What you should do —
Scan the material below for the string "norme", and copy every line where it shows up.

Records for the task —
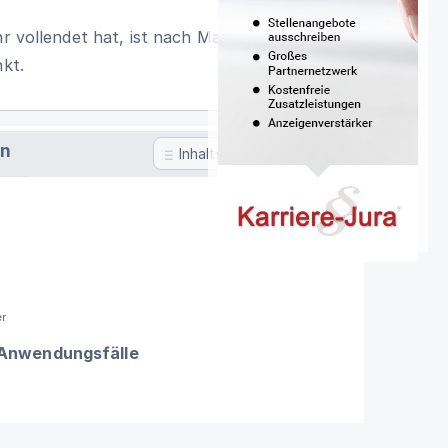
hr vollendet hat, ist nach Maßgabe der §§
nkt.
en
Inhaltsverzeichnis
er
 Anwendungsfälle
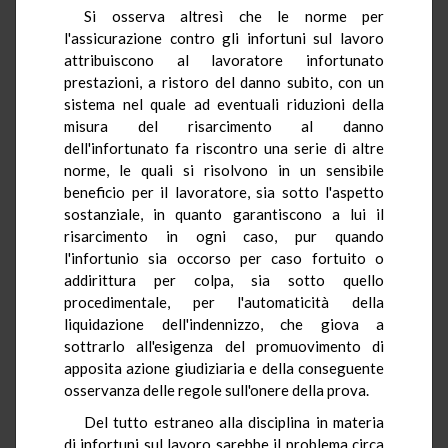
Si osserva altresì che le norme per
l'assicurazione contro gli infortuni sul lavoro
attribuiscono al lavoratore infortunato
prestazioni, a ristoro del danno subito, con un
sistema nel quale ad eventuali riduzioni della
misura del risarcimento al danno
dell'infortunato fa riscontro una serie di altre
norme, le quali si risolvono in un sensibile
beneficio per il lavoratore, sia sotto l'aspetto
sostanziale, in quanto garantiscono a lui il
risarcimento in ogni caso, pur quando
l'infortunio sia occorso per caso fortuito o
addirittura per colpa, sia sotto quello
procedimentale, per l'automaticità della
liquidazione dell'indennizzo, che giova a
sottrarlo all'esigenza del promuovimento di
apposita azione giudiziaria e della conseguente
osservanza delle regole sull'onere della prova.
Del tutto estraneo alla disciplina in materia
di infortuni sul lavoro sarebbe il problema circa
--
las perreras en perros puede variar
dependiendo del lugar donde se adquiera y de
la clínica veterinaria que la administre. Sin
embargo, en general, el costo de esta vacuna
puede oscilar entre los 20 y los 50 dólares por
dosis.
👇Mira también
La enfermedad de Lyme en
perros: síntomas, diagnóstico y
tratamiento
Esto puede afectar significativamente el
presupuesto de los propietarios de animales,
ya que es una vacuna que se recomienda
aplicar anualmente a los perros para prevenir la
* * *
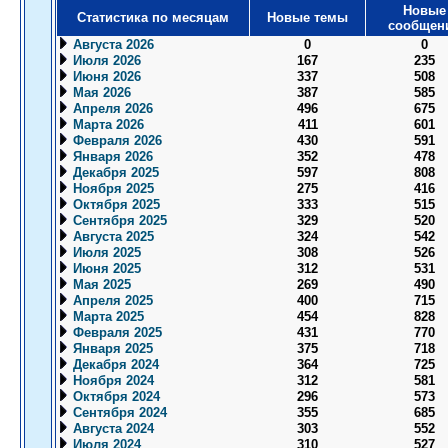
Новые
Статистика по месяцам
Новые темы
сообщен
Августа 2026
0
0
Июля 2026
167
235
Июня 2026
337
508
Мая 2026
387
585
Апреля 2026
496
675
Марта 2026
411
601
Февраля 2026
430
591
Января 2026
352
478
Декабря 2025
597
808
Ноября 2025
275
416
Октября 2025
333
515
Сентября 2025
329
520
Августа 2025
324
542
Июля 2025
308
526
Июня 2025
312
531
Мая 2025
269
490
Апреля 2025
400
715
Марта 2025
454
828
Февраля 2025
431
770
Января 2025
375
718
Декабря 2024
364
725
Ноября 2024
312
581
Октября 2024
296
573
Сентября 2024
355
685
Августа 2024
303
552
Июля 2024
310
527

Solution —
Si osserva altresì che le norme per
norme, le quali si risolvono in un sensibile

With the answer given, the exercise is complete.